PROBLEM DETAILS: The data below is to be transcribed word for word; pictures are to be excluded.

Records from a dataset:
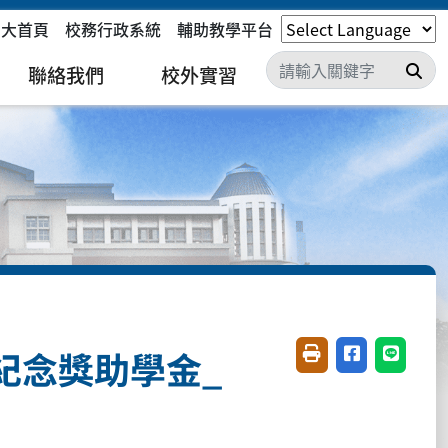
嘉大首頁
校務行政系統
輔助教學平台
搜
聯絡我們
校外實習
紀念獎助學金_
友善列印(開新視窗)
分享至臉書(開
分享至 L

ANSWER TO THE PROBLEM:
嘉大首頁
校務行政系統
輔助教學平台
搜
聯絡我們
校外實習
紀念獎助學金_
友善列印(開新視窗)
分享至臉書(開
分享至 L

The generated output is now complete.